> What you have to do:
Only the lines below from the one containing "rary storage options for" through the one containing "AI Living Room Design" belong in the answer, set down exactly, with the pictures left out.

-- Data to process follows --

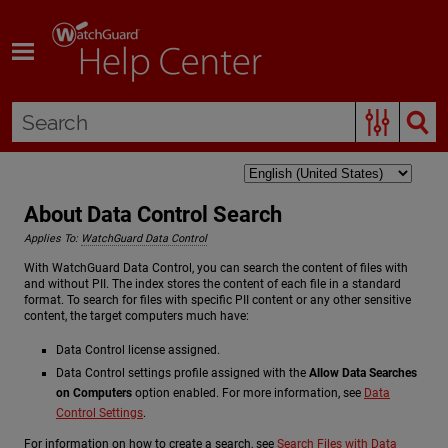
Skip To Main Content
About Data Control Search
Applies To:
WatchGuard Data Control
With WatchGuard Data Control, you can search the content of files with
and without PII. The index stores the content of each file in a standard
format. To search for files with specific PII content or any other sensitive
content, the target computers much have:
Data Control license assigned.
Data Control settings profile assigned with the
Allow Data Searches
on Computers
option enabled. For more information, see
Data
Control Settings
.
For information on how to create a search, see
Search Files with Data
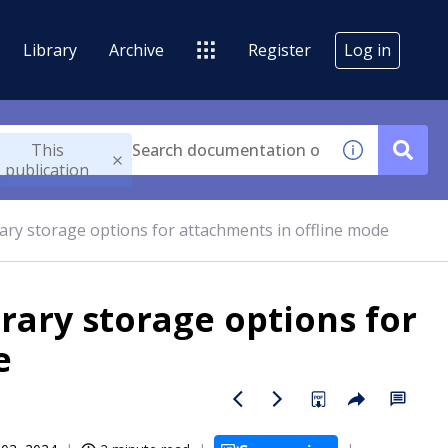
Library
Archive
Register
Log in
This
publication
ary storage options for attachments in offline mode
rary storage options for
e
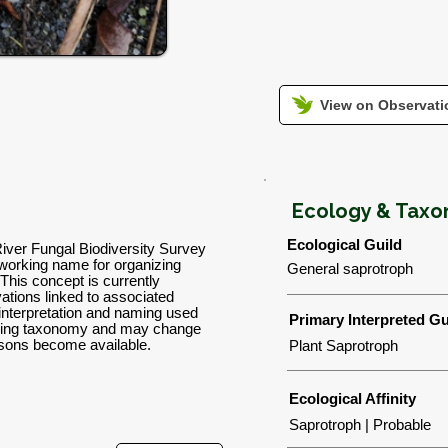
View on Observatio
Ecology & Tax
Ecological Guild
River Fungal Biodiversity Survey
orking name for organizing
General saprotroph
 This concept is currently
tions linked to associated
 interpretation and naming used
Primary Interpreted Gu
orking taxonomy and may change
isons become available.
Plant Saprotroph
Ecological Affinity
Saprotroph | Probable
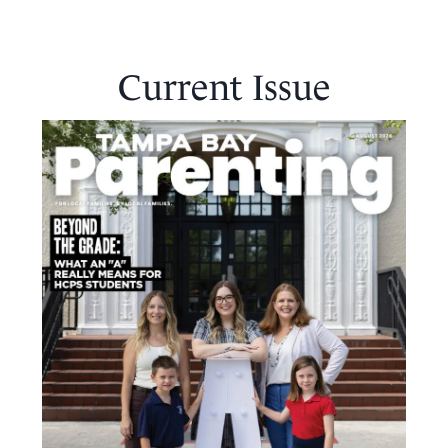
Current Issue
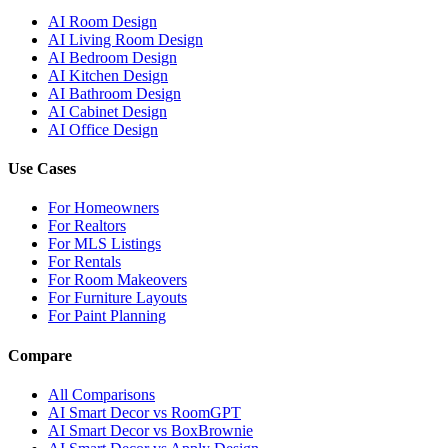
AI Room Design
AI Living Room Design
AI Bedroom Design
AI Kitchen Design
AI Bathroom Design
AI Cabinet Design
AI Office Design
Use Cases
For Homeowners
For Realtors
For MLS Listings
For Rentals
For Room Makeovers
For Furniture Layouts
For Paint Planning
Compare
All Comparisons
AI Smart Decor vs RoomGPT
AI Smart Decor vs BoxBrownie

-- Data to process concluded --

> Problem solution:
rary storage options for
e
View on Observatio
Ecology & Tax
Ecological Guild
River Fungal Biodiversity Survey
orking name for organizing
General saprotroph
 This concept is currently
tions linked to associated
 interpretation and naming used
Primary Interpreted Gu
orking taxonomy and may change
isons become available.
Plant Saprotroph
Ecological Affinity
Saprotroph | Probable
Current Issue
AI Room Design
AI Living Room Design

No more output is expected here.